By Andy Worthington, June 18, 2013
Yesterday, President Obama fulfilled the first of three promises he made a month ago to resume releasing prisoners from Guantánamo, by appointing an envoy at the State Department to deal with prisoner transfers.
In a speech on national security issues on May 23, in which the President spoke at length about Guantánamo, he made the following promises: “I am appointing a new, senior envoy at the State Department and Defense Department whose sole responsibility will be to achieve the transfer of detainees to third countries. I am lifting the moratorium on detainee transfers to Yemen, so we can review them on a case by case basis. To the greatest extent possible, we will transfer detainees who have been cleared to go to other countries.”
In fulfilling the first promise, President Obama has appointed Clifford Sloan, described by The Hill as "a veteran Washington attorney and civil servant." He was "an associate counsel to former President Clinton and an assistant to the solicitor general in the first Bush administration," and also "worked as associate counsel in the Office of Independent Counsel investigating the Iran-Contra affair and clerked for Supreme Court Justice John Paul Stevens." More recently, he was the publisher of Slate magazine, and legal counsel for the Washington Post's online operations.
In a statement, Secretary of State John Kerry said, “I've known and respected Cliff Sloan for nearly ten years. His intellect and skill as a negotiator is respected across party lines, and he's served presidents Republican and Democratic with equal skill. I appreciate his willingness to take on this challenge. Cliff and I share the President's conviction that Guantánamo’s continued operation isn't in our security interests."
Kerry also accepted that closing Guantánamo "will not be easy, but if anyone can effectively navigate the space between agencies and branches of government, it’s Cliff. He's someone respected by people as ideologically different as Kenneth Starr and Justice Stevens, and that's the kind of bridge-builder we need to finish this job.”

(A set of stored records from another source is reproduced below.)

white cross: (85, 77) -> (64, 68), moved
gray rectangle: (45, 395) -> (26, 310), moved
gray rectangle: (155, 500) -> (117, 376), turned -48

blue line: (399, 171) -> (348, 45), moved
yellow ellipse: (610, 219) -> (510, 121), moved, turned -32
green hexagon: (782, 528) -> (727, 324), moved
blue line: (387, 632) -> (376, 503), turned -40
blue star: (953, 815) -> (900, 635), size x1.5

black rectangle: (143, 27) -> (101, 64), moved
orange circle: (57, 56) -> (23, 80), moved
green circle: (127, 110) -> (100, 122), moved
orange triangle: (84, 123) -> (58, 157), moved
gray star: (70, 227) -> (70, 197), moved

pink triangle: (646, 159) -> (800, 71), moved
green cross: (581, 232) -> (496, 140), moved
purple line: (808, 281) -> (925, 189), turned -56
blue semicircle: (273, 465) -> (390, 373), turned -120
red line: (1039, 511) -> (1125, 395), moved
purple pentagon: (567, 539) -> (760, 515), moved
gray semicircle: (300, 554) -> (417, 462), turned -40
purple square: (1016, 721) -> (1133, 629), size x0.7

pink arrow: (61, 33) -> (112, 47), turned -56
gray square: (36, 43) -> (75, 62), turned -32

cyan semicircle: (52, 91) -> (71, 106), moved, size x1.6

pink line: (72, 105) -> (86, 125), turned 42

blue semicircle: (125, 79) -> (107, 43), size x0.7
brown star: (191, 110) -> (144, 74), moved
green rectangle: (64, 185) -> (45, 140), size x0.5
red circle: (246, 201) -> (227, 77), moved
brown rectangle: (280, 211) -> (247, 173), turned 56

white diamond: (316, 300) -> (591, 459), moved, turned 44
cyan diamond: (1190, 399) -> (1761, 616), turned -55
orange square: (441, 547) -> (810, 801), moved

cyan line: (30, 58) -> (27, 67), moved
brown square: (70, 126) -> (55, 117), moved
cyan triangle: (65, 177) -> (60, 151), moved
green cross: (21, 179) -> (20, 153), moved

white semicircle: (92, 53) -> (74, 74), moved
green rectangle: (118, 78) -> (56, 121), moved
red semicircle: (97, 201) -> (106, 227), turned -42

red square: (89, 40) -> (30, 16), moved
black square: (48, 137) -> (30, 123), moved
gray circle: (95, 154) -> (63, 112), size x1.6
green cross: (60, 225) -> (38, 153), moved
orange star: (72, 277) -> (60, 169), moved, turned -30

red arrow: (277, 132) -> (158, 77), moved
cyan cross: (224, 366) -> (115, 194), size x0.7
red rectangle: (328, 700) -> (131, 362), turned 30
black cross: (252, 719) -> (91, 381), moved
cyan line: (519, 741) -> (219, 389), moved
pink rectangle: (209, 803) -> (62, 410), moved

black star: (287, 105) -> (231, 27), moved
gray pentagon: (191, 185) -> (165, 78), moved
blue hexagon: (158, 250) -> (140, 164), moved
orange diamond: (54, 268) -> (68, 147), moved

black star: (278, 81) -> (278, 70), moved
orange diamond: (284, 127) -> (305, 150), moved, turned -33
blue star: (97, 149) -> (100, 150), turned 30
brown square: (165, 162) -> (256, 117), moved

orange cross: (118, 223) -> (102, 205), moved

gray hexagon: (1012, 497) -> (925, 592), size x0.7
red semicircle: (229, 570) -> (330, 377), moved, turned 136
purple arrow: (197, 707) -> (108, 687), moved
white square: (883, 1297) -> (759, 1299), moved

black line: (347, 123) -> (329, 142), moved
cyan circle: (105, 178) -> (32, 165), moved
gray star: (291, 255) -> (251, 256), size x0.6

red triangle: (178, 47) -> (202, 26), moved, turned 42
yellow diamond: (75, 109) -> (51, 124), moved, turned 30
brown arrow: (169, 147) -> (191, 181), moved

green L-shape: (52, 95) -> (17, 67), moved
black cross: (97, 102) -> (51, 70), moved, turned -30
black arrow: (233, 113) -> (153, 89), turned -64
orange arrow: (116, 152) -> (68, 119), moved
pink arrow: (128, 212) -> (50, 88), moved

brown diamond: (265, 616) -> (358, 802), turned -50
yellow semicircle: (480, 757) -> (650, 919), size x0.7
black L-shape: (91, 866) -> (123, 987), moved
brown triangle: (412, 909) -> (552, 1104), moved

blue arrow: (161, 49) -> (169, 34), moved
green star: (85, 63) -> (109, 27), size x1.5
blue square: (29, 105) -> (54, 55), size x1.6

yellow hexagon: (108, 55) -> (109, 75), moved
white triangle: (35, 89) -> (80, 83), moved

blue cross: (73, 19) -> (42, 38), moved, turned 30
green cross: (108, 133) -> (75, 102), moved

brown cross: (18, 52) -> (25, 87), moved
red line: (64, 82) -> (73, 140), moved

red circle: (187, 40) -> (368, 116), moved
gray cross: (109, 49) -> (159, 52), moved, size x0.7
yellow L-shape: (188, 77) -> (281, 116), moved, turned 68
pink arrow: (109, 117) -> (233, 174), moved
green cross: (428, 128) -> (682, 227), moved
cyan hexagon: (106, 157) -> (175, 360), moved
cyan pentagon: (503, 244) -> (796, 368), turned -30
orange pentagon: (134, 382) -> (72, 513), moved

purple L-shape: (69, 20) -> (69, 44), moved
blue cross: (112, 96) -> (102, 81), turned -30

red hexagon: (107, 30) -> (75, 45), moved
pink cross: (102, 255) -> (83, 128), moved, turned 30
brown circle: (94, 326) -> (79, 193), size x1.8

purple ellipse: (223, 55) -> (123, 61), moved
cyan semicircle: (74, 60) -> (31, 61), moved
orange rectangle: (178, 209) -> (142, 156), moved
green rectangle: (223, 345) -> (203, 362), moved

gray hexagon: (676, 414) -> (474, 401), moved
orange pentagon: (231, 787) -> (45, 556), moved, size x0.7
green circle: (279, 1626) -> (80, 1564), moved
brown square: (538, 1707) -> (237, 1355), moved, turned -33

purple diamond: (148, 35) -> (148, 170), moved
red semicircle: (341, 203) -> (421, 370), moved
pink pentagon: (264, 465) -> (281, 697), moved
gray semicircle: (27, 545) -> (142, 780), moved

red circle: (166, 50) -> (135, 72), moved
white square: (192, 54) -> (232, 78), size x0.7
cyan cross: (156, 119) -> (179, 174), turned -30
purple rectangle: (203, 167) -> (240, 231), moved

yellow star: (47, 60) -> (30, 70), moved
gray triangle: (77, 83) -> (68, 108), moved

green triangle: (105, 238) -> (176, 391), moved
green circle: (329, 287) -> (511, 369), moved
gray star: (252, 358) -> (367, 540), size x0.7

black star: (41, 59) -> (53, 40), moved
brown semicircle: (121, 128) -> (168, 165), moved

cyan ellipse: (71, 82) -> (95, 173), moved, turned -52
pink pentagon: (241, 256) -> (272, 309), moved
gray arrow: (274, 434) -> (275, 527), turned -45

President Obama still has a second envoy to appoint, at the Pentagon, but this is good news. However, it is no time for complacency. The President urgently needs to fulfill the two other promises -- releasing cleared Yemenis and releasing other cleared prisoners. 86 of the remaining 166 prisoners were cleared for release by the President's inter-agency Guantánamo Review Task Force in January 2010, and 56 of those men are Yemenis. Although it is important that President Obama lifted the ban he himself imposed on releasing cleared Yemenis, following the failed airline bomb plot on Christmas Day 2009, which was hatched in Yemen, obstacles remain in Congress.
The appointment of Cliff Sloan may augur well for engagement with the parties necessary for the release of prisoners, but much work still remains to be done. On Friday, the House of Representatives voted to renew the restrictions on the release of prisoners that have been present in the National Defense Authorization Acts over the last two years, cynically adding a specific ban on the release of prisoners to Yemen.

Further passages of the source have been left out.